Son intervention la plus marquante a cependant lieu en séance publique, le 22 juillet 1917, lorsqu’il dresse contre le ministre de l’intérieur, Louis Malvy, un impitoyable réquisitoire, lui reprochant son laxisme à l’égard des anarchistes antipatriotes, son refus d’utiliser le carnet B et l’insuffisance des poursuites contre la propagande pacifiste. Son discours est un prélude aux procédures engagées devant la Haute Cour contre Louis Malvy et Joseph Caillaux. Il contribue également à la chute du cabinet Painlevé. Poincaré appelle Clemenceau à la présidence du Conseil, le 16 novembre 1917.
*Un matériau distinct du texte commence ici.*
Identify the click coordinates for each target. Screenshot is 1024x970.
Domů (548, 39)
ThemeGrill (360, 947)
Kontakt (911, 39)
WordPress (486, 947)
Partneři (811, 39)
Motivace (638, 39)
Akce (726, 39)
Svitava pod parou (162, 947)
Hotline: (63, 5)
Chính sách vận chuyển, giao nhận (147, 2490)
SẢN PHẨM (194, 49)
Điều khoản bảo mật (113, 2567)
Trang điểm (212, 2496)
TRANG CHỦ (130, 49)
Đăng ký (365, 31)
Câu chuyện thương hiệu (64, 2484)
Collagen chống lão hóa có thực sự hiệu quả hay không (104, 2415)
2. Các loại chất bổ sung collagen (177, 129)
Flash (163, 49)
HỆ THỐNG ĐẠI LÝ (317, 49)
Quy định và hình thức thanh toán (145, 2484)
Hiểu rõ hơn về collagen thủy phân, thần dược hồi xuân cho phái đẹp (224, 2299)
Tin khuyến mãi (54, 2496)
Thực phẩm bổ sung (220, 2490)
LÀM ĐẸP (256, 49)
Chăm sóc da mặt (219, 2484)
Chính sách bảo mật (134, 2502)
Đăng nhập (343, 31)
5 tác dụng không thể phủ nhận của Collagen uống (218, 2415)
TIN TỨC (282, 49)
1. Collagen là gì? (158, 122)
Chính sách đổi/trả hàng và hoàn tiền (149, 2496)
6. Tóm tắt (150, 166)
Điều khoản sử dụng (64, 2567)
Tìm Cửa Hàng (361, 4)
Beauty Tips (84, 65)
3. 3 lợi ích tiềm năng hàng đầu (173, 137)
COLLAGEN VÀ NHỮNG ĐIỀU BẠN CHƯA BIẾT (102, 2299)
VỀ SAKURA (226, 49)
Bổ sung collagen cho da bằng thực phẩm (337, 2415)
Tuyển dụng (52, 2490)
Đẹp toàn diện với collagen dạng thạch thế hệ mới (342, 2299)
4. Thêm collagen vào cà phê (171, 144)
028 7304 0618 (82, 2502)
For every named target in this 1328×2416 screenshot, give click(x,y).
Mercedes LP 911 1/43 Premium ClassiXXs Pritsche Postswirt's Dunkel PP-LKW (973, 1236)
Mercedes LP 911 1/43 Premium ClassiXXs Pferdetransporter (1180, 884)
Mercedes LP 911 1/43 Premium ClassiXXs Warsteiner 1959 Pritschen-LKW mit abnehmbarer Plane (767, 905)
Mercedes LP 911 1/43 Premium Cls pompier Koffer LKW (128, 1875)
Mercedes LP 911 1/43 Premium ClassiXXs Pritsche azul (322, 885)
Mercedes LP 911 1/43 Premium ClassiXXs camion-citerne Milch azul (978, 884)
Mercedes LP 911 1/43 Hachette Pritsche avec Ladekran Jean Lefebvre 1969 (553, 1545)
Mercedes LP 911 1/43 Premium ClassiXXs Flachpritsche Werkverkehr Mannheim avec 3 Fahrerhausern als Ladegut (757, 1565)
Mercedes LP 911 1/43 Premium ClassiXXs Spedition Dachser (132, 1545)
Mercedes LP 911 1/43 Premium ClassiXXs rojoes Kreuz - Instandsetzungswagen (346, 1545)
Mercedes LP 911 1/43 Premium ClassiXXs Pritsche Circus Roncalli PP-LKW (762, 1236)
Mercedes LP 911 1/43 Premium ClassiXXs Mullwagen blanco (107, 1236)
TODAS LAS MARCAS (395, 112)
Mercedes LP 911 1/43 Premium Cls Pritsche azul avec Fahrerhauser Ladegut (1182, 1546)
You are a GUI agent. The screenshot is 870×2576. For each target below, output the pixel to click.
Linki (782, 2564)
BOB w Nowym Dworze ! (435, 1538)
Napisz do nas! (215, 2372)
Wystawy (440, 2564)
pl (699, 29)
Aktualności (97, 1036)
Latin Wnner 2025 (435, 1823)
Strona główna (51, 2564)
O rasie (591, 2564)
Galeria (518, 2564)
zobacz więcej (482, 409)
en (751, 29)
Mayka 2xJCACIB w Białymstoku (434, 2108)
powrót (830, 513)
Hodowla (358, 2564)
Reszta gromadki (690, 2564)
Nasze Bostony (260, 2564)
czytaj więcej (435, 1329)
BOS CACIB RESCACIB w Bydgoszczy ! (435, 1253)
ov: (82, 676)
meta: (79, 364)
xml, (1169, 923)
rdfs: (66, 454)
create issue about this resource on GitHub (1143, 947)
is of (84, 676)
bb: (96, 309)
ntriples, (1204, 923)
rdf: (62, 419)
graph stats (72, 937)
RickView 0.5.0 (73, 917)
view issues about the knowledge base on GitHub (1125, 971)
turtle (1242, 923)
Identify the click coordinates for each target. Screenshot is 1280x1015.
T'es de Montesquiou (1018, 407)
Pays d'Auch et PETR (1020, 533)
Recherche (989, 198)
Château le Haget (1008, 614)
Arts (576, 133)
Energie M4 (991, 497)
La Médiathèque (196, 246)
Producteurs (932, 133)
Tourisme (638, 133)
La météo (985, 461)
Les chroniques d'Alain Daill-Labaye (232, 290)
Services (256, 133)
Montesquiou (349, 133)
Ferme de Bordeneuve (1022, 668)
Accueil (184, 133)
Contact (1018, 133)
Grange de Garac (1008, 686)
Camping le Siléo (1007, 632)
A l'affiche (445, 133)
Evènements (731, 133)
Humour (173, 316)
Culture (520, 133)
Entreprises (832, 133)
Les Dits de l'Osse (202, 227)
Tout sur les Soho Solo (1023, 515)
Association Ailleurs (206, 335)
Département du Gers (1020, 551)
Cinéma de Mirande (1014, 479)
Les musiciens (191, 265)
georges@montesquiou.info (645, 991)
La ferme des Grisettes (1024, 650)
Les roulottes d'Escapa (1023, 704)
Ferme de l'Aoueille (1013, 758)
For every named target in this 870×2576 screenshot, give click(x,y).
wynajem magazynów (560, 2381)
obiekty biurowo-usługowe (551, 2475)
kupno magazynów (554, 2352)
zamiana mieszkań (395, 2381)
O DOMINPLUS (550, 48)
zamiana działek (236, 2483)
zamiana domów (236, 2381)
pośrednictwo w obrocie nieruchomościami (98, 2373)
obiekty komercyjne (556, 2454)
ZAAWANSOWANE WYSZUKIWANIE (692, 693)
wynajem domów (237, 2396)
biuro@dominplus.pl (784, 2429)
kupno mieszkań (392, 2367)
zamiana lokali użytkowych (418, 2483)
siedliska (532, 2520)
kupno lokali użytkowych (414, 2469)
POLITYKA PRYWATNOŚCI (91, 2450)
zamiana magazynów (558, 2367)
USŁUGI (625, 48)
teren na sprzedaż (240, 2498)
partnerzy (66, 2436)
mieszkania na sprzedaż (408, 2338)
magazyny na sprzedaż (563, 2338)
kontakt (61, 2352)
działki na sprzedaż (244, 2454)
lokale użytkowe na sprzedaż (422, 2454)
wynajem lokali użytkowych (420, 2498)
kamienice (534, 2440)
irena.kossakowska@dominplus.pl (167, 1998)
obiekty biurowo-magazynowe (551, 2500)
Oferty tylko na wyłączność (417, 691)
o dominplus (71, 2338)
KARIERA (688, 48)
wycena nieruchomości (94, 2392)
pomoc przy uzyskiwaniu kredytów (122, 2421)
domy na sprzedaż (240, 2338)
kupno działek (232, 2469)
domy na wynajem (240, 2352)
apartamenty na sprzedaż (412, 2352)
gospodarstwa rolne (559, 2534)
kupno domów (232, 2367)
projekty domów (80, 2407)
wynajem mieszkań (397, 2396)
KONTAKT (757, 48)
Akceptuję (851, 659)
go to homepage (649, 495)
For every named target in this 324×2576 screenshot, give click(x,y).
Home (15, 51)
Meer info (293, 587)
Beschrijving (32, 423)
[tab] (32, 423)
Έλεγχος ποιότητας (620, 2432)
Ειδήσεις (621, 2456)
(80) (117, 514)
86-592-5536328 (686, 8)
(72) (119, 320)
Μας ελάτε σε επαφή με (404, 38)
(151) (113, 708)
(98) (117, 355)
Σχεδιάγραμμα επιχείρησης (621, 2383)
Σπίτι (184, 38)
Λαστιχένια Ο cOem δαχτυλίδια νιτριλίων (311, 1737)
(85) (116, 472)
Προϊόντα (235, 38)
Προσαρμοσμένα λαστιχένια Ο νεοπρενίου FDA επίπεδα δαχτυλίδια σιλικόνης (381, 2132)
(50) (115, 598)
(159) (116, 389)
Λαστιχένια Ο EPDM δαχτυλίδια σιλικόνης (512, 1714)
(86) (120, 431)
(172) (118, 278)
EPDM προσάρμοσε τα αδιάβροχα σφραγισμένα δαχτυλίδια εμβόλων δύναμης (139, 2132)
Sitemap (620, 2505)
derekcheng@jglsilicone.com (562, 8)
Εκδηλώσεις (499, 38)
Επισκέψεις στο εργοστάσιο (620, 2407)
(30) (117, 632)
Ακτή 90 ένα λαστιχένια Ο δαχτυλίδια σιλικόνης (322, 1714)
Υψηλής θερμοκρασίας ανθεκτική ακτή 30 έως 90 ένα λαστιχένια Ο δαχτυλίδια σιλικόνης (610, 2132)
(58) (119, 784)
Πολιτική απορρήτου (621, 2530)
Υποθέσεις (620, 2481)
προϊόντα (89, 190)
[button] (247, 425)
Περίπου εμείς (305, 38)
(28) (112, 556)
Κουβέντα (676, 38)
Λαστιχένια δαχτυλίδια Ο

(JPG - 197 Ko)La victoire approchant, Clemenceau réunit sur sa personne une approbation unanime. On ordonne l’affichage du discours qu’il prononce au Sénat le 17 septembre 1918, pour annoncer le triomphe prochain des Alliés. Le 7 novembre, les sénateurs adoptent une proposition de loi rendant hommage aux armées, à Clemenceau et au maréchal Foch comme ayant bien mérité de la patrie. Le jour de l’armistice, le Président du Conseil donne une brève allocution, en l’honneur d’une France « autrefois soldat de Dieu, aujourd’hui soldat de l’humanité, toujours soldat de l’idéal ». Dans la même séance, le Sénat vote une motion afin que le buste de Clemenceau soit placé à « côté des bustes des grands Français qui ont illustré la Haute Assemblée ». Cependant, les difficultés de l’après-guerre et la négociation du traité de Versailles font renaître les critiques. Clemenceau lasse et il est devancé par Deschanel lors de l’élection à la présidence de la République, en janvier 1920. Il quitte alors ses fonctions et se retire de la vie politique jusqu’à son décès le 26 novembre 1929.
Le 30 mai 1934, le Sénat décide de poser une médaille à la place qu’il occupait dans la salle des séances.